Uno degli argomenti che, da sempre, vengono proposti dai sostenitori del federalismo, per dimostrare quali siano i suoi vantaggi, è che una larga autonomia dei cantoni consente di meglio adattare la legislazione e l’offerta di servizi del settore pubblico alle caratteristiche della domanda. Così, per esempio, un cantone alpino non sarà obbligato ad offrire ai suoi abitanti i medesimi servizi di un cantone urbano. Come conseguenza di questo frazionamento della potestà di decidere, però, possono emergere col tempo differenze anche sensibili tra un cantone e l’altro che possono anche creare tensioni tra i confederati. Il federalismo svizzero cerca di contenere le stesse insistendo sul principio della solidarietà tra i cantoni. Così i governi ai vari livelli del sistema sono sempre alla ricerca della via di mezzo che, da una parte, consenta loro di evidenziare certe differenze e, dall’altra, impedisca che le disparità esistenti vengano considerate come vere e proprie ingiustizie.
A queste riflessioni sono stato spinto dalla lettura di un interessante articolo di Mauro Stanga, dal titolo Il cantone Ticino nel contesto svizzero, pubblicato nel numero più recente della rivista «Dati» del nostro Ufficio cantonale di statistica.
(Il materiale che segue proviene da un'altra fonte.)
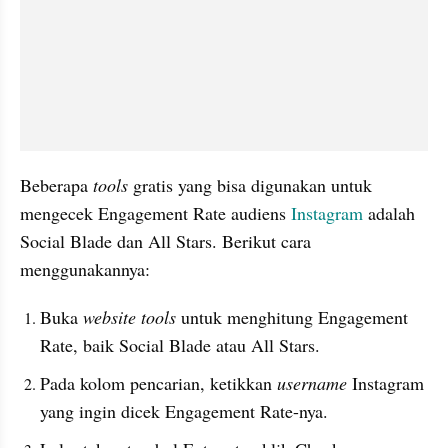
Beberapa 
tools
 gratis yang bisa digunakan untuk 
mengecek Engagement Rate audiens 
Instagram
 adalah 
Social Blade dan All Stars. Berikut cara 
menggunakannya:
Buka 
website tools 
untuk menghitung Engagement 
Rate, baik Social Blade atau All Stars.
Pada kolom pencarian, ketikkan 
username
 Instagram 
yang ingin dicek Engagement Rate-nya. 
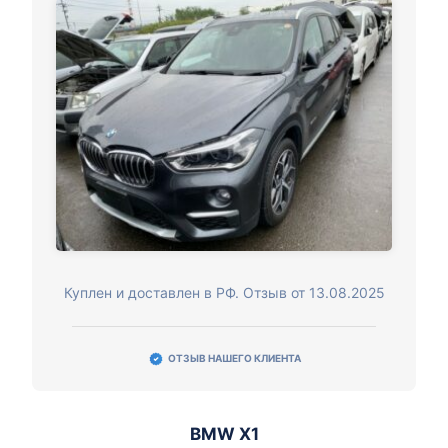
Куплен и доставлен в РФ. Отзыв от 13.08.2025
ОТЗЫВ НАШЕГО КЛИЕНТА
BMW X1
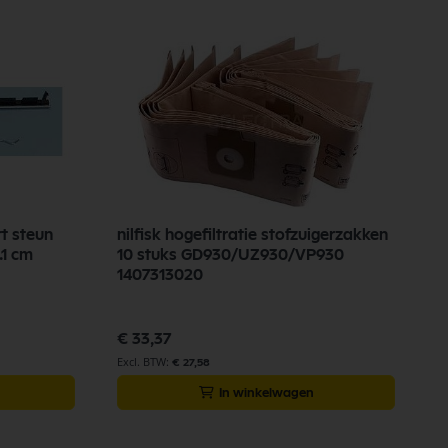
rt steun
nilfisk hogefiltratie stofzuigerzakken
N
.1 cm
10 stuks GD930/UZ930/VP930
t
1407313020
€
€ 33,37
€ 27,58
In winkelwagen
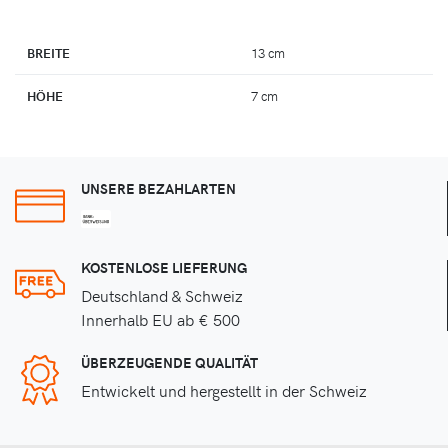
BREITE
13 cm
HÖHE
7 cm
UNSERE BEZAHLARTEN
KOSTENLOSE LIEFERUNG
Deutschland & Schweiz
Innerhalb EU ab € 500
ÜBERZEUGENDE QUALITÄT
Entwickelt und hergestellt in der Schweiz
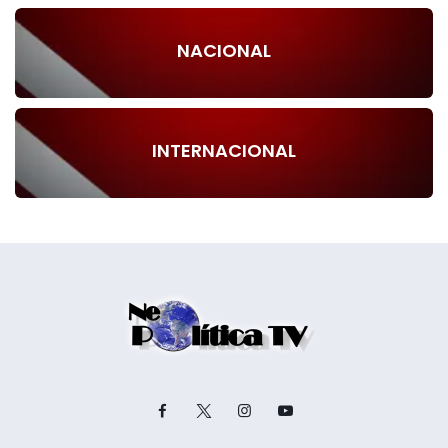
NACIONAL
INTERNACIONAL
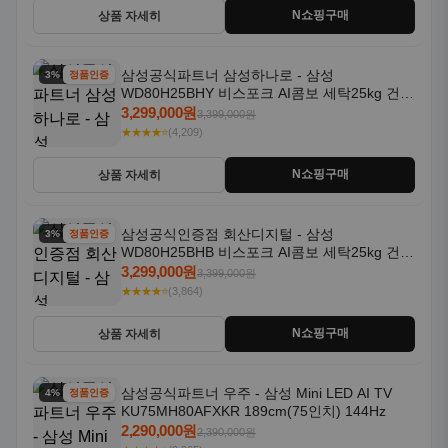
N쇼핑구매
상품 자세히
삼성공식파트너 삼성하나로 - 삼성
3% 할인
정품인증
WD80H25BHY 비스포크 AI콤보 세탁25kg 건조
18kg 26년형 일체형 1등급
3,299,000원
3,399,000원
★★★★⭐
(4,209)
N쇼핑구매
상품 자세히
삼성공식인증점 회산디지털 - 삼성
3% 할인
정품인증
WD80H25BHB 비스포크 AI콤보 세탁25kg 건조
18kg 26년형 일체형 1등급
3,299,000원
3,399,000원
★★★★⭐
(3,864)
N쇼핑구매
상품 자세히
삼성공식파트너 우주 - 삼성 Mini LED AI TV
4% 할인
정품인증
KU75MH80AFXKR 189cm(75인치) 144Hz
2,290,000원
2,390,000원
Non si tratta di un inventario esaustivo delle differenze tra il Ticino e gli altri cantoni, ma di un primo approccio al problema delle differenze intercantonali e dei contrasti tra i diversi livelli del federalismo. Secondo l’autore lo stesso dovrebbe consentire di «mettere in luce il contesto generale in cui queste differenze riescono a convivere in un unico sistema federalista». Un contributo statistico, quindi, alla ricerca dell’aurea via di mezzo del federalismo elvetico.
Nel suo contributo Stanga si sofferma in particolare su differenze che discendono dalla posizione geografica e dalla cultura particolari del canton Ticino. Già per essere isolato dalla barriera alpina dal resto della Svizzera, nonché per il fatto di parlare una lingua diversa, il Ticino ha le sue specificità statistiche come, per esempio, quella di non ospitare praticamente lavoratori pendolari da altri cantoni. Quasi a compensare questa insufficienza il Ticino è un cantone nel quale la quota di popolazione con passato migratorio è nettamente superiore alla media nazionale e nel quale la quota di lavoratori svizzeri è altrettanto nettamente inferiore alla medesima. Non solo, ma in Ticino la quota di persone che dichiara di sentirsi minacciata dagli stranieri sul mercato del lavoro è largamente superiore alla media svizzera. La cultura ha poi anche la sua parte nel determinare queste differenze. Stanga lo dimostra riferendosi a statistiche che riguardano aspetti della salute e dell’alimentazione. Dalle stesse emerge la figura di un ticinese più pigro dello svizzero medio e meno attento ad alimentarsi in modo sano.
In conclusione, tra il Ticino e il resto della Svizzera esistono differenze anche sensibili. Le stesse, come si è già ricordato, possono essere fatte risalire o alla situazione geografica particolare del cantone o ad aspetti culturali, per non parlare dell’influsso della storia. Si tratta sempre e comunque di specificità che depongono in favore di un sistema federalista che assicuri larghe autonomie ai cantoni. Se questo postulato è chiaro e comprensibile, la sua applicazione non è sempre delle più facili. Ce lo ricorda Stanga evocando, nella parte conclusiva del suo articolo, il caso della recente pandemia di Coronavirus. Nei primi mesi di diffusione del virus il Ticino, che col Grigioni era stato tra i primi cantoni ad essere colpiti, aveva più volte insistito presso il governo federale perché, tenuto conto della gravità della situazione nella quale il cantone si trovava, si adottassero misure più severe. Stanga ricorda che «sono in effetti state adottate soluzioni diverse a livello cantonale ticinese, inizialmente senza l’assenso di Berna, in un crescendo rapidissimo che ha esasperato gli animi ma ha anche creato un rinnovato e diffuso senso di appartenenza e di unità proprio sul piano cantonale». Le frizioni con l’autorità federale sono poi rientrate con il generalizzarsi della pandemia e l’adozione di misure severe da parte bernese. Osserviamo che l’avvio della campagna di lotta contro il Coronavirus ha sollevato problemi del medesimo tipo anche in Germania, in Austria e in Spagna, ossia in tutti i paesi in cui la politica sanitaria è affidata, in via di principio, ai livelli di potere regionali mentre gli interventi in casi straordinari – come una pandemia o una catastrofe – sono di competenza centrale. In una struttura federalista, quindi, trovare la via di mezzo non è sempre facile.